The Post article, which was brief, materialized on my screen, and I read it quickly, taking note of all the scant facts and gazing a little too long at the thumbnail-size head shot of Michael, who looked just as attractive as I remembered him.
Michael was forty-two when the article was written, making him forty-four now. Older than I’d thought. Older than me by a decade, in fact, despite his boyish dimples and youthful laugh. He had been in publishing before opening the restaurant. He’d gone into business with a silent partner, who financed the start-up of the business while Michael agreed to be the managing partner. As for why Michael had quit his old job
and suddenly started the restaurant, the article quoted him as saying it was because his mother had just died, and opening a restaurant was always something they’d talked about together. Her unexpected passing had made him realize that you couldn’t just sit and wait for dreams to come true. You had to make them happen before it was too late.
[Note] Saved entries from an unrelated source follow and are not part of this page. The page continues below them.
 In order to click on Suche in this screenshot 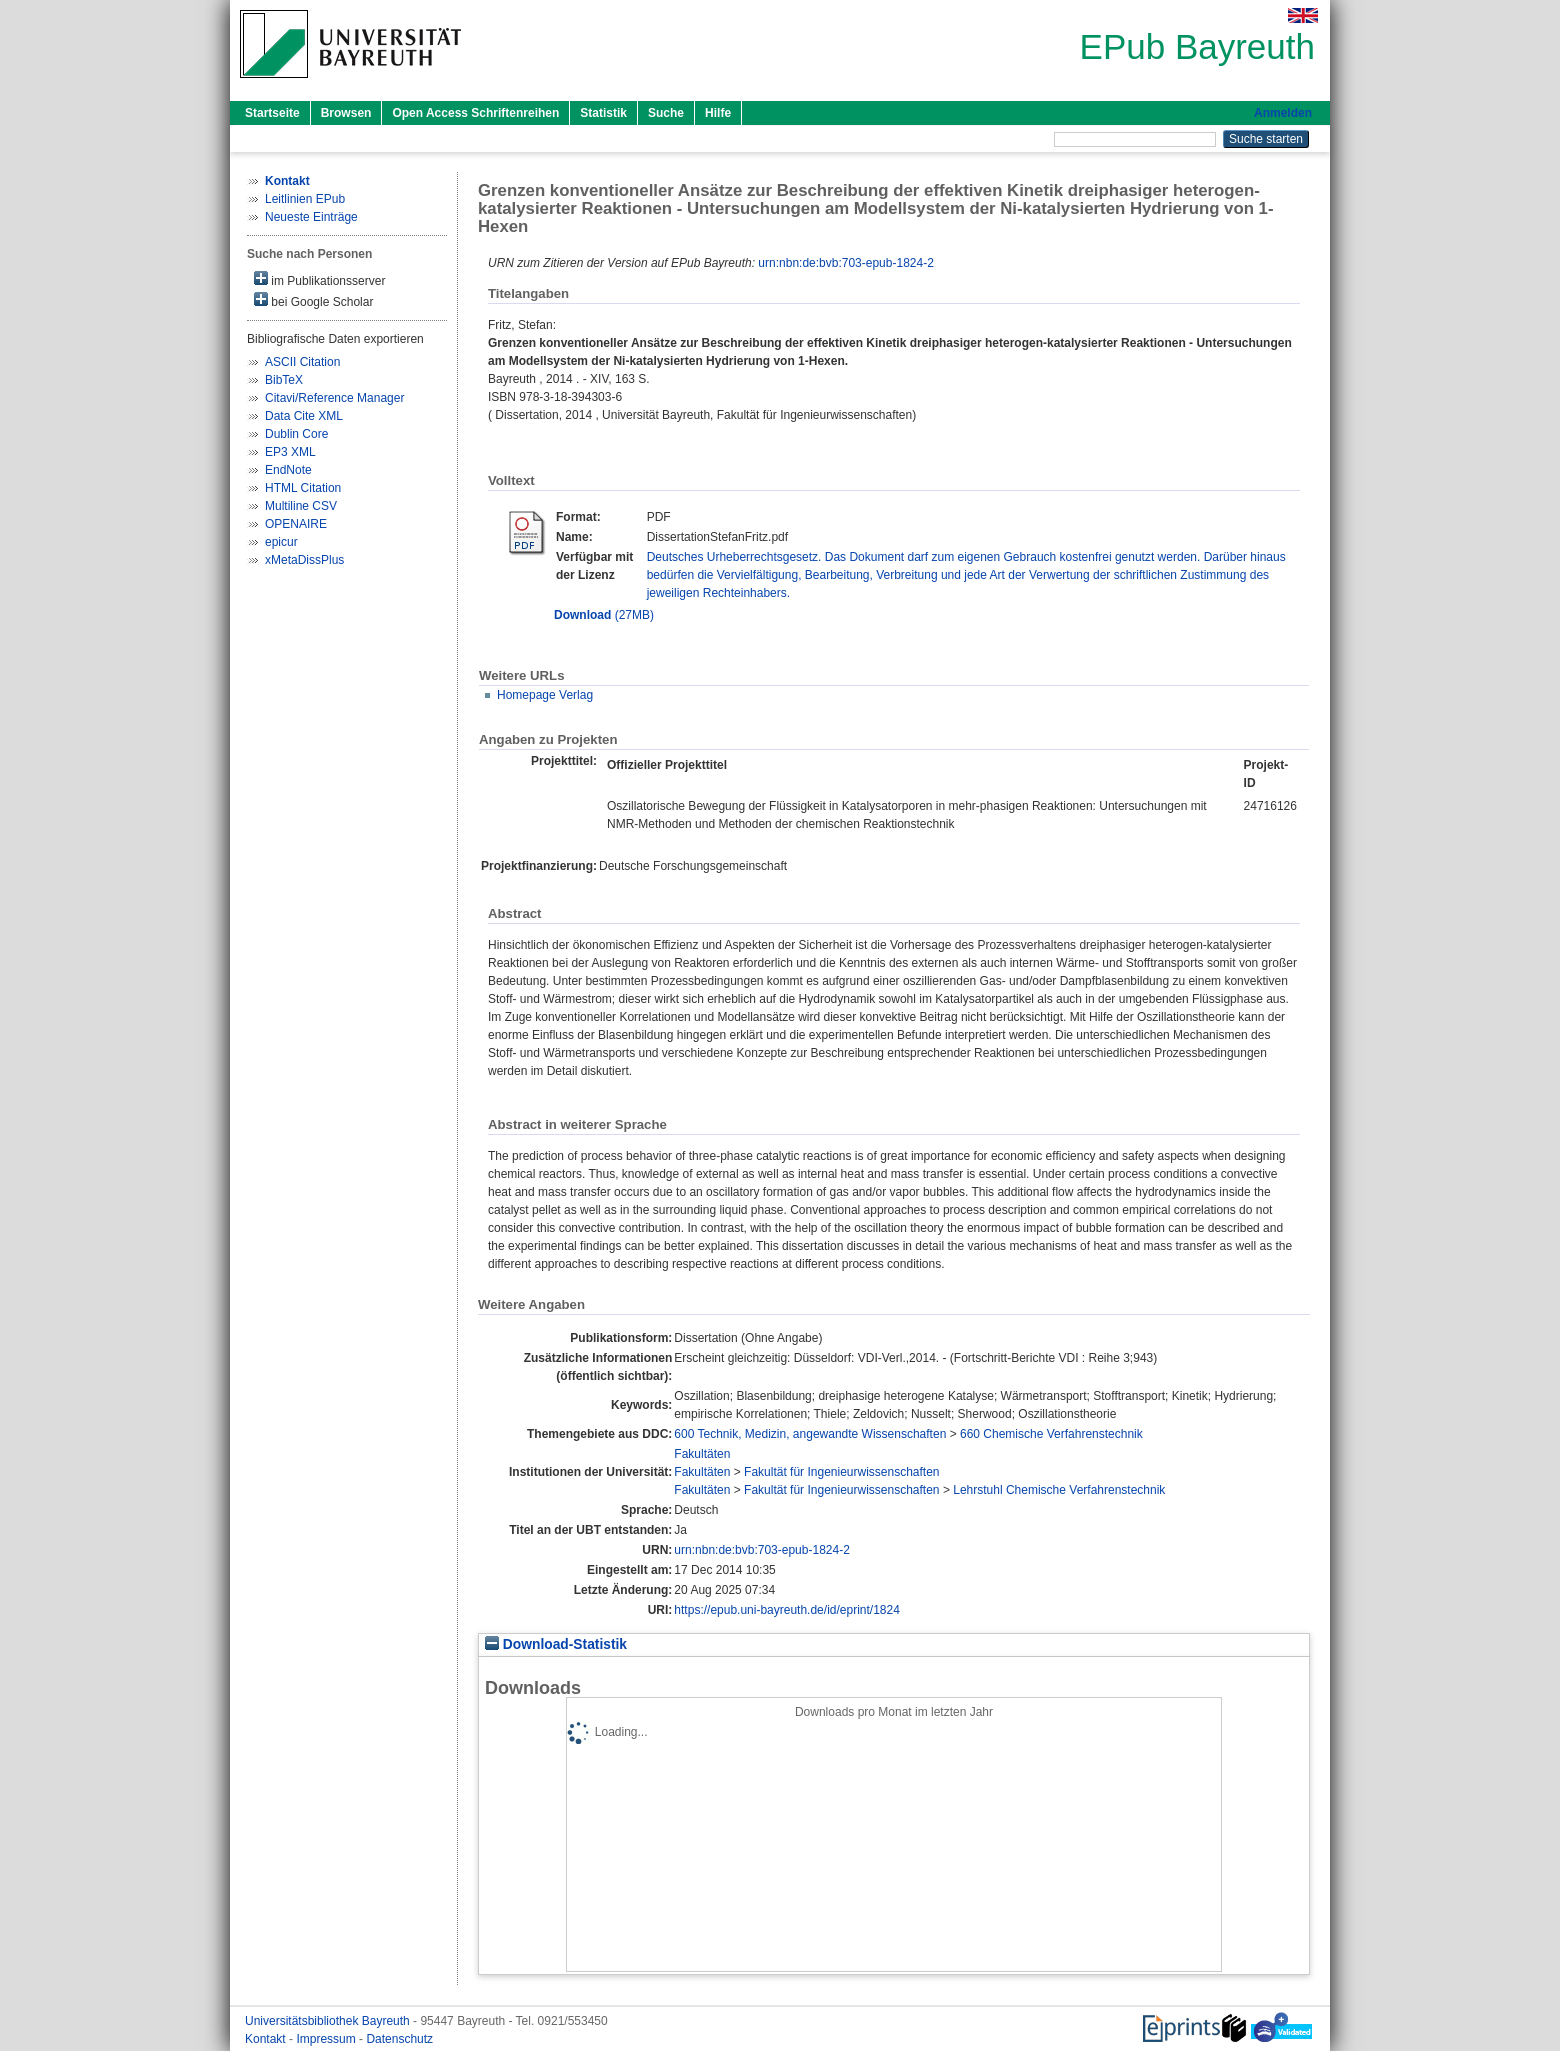, I will do `click(666, 113)`. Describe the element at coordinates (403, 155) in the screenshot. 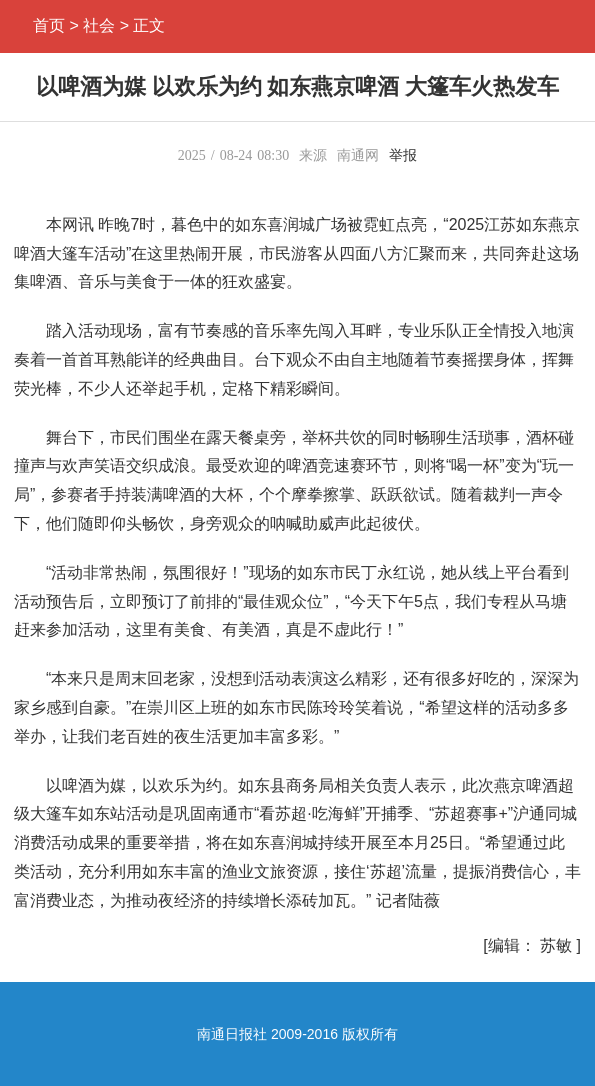

I see `举报` at that location.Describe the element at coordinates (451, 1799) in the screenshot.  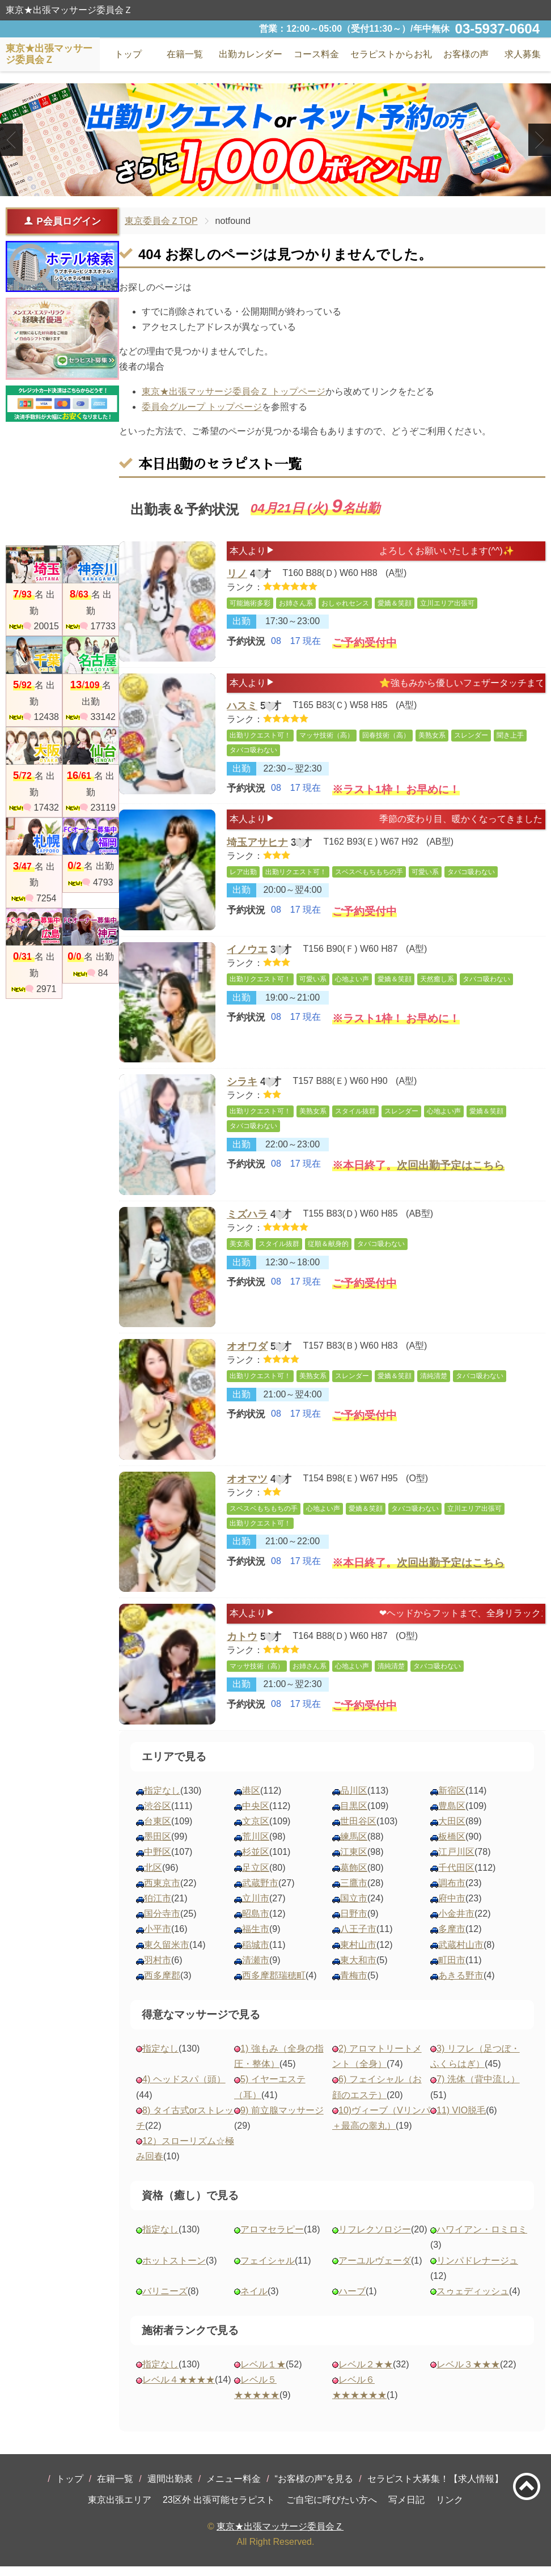
I see `新宿区` at that location.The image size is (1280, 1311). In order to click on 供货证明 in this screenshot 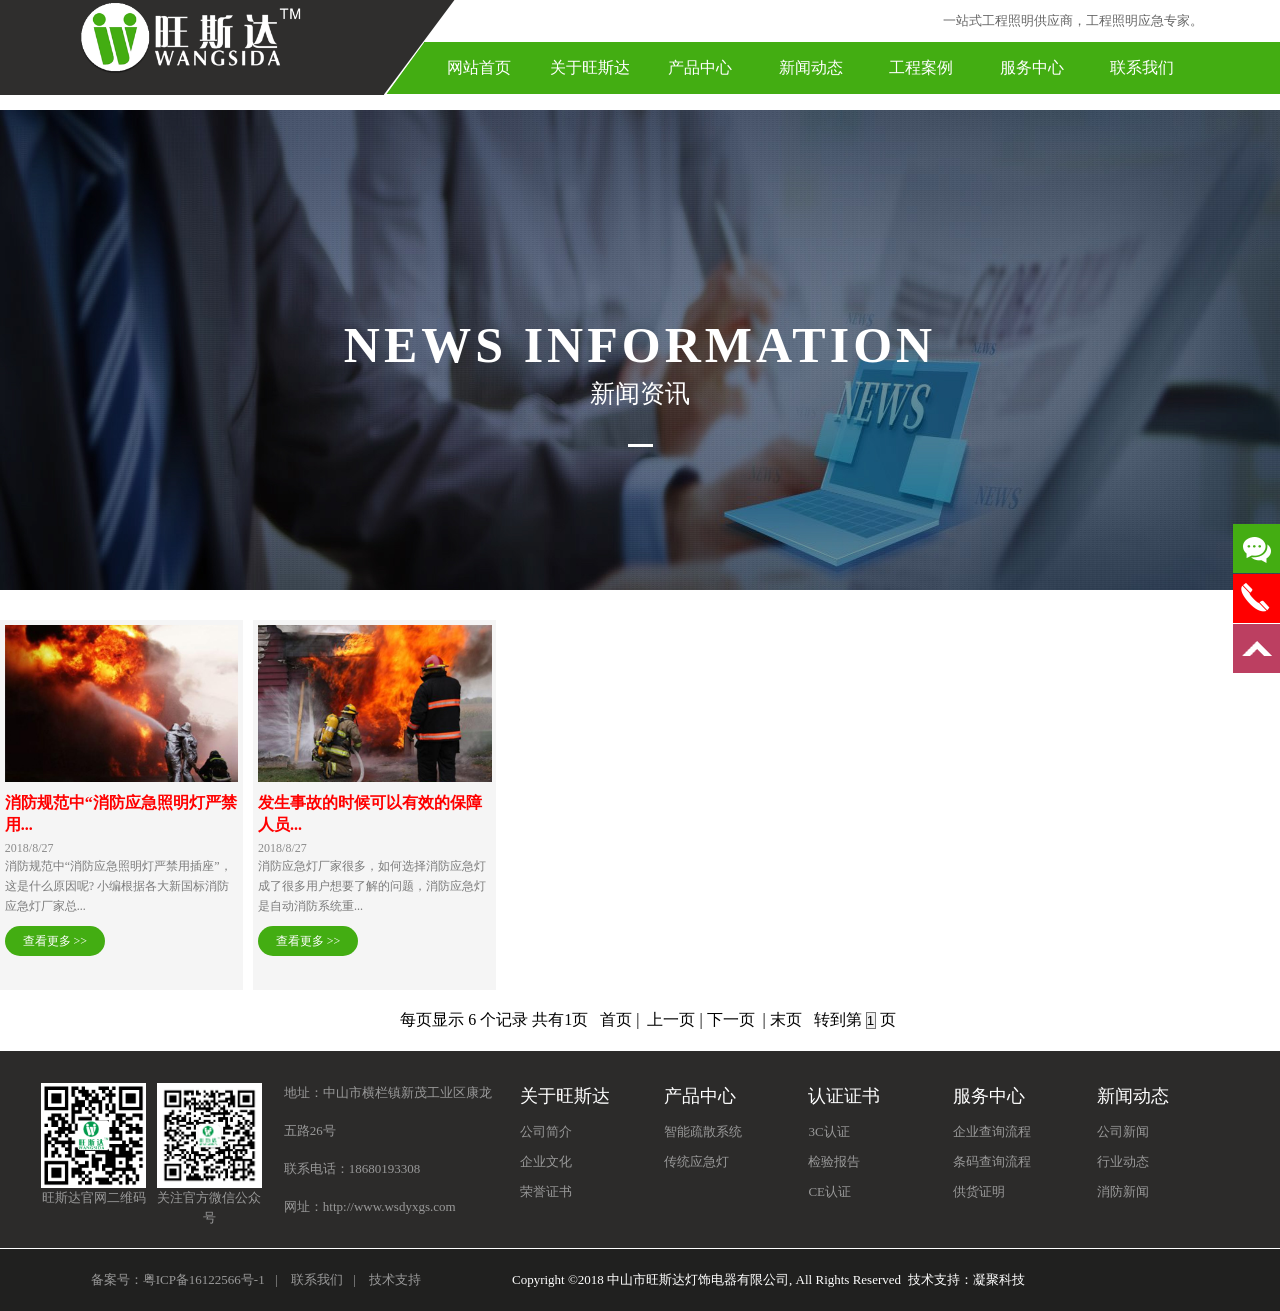, I will do `click(979, 1191)`.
“My dad died when I was 20,” he said. My heart thudded with the familiarity of the statement as I read on. “He was huge into cooking, and he used to take me back to Rome with him all the time to visit his family. I spent every summer there with my cousins. They all live there; it’s where my dad grew up. That’s where I learned to cook and where I learned to be passionate about food. My mom and I always talked about opening a restaurant incorporating that same passion, and what better way to do that in my dad’s honor than to name it after him?”
The article ended with a brief note from the reviewer that called the cuisine “haute Italian” and lauded the restaurant’s low lighting and lofty ceilings, its rustic wood-fired pizzas, and its appetizing aroma of breads and olive oil. Reading the last quote, I laughed aloud, recalling the olive oil barrel conversation I’d had with Michael. Unfortunately, this made Kris look up with a smile on her face.
“You are goofing off!” she said triumphantly. “I knew it!”
I felt the color rise to my cheeks. “No, I’m not,” I protested weakly.
She rolled her eyes. “Oh, please,” she said. “When’s the last time someone’s expenses made you giggle?”
I tried unsuccessfully to stifle a small smile. Arching an eyebrow, Kris stood up and crossed the few feet between our cubicles to come stand behind my chair. “So?” she asked. “What are you looking at?”
I shrugged, but she was already reading over my shoulder.
“You’re giggling at a restaurant review?” she asked after a moment. I glanced back at her. She looked confused.
“It’s where Rebecca’s reception was,” I responded weakly.
“Oh,” Kris said slowly. “Okay. But I still don’t get what’s so funny.”